**What needs to be done**
Images should not appear in the copy, yet every line of the listing below must be printed exactly.

----------------

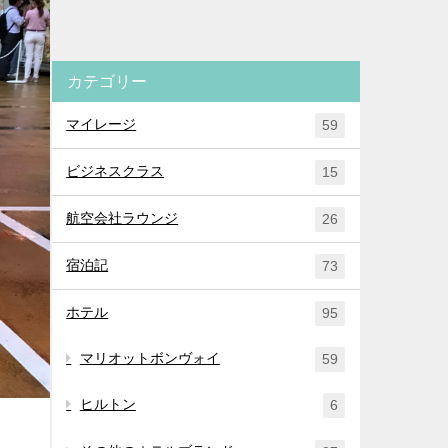
カテゴリー
マイレージ
59
ビジネスクラス
15
航空会社ラウンジ
26
宿泊記
73
ホテル
95
マリオットボンヴォイ
59
ヒルトン
6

----------------

**Solution for this task**
カテゴリー
マイレージ
59
ビジネスクラス
15
航空会社ラウンジ
26
宿泊記
73
ホテル
95
マリオットボンヴォイ
59
ヒルトン
6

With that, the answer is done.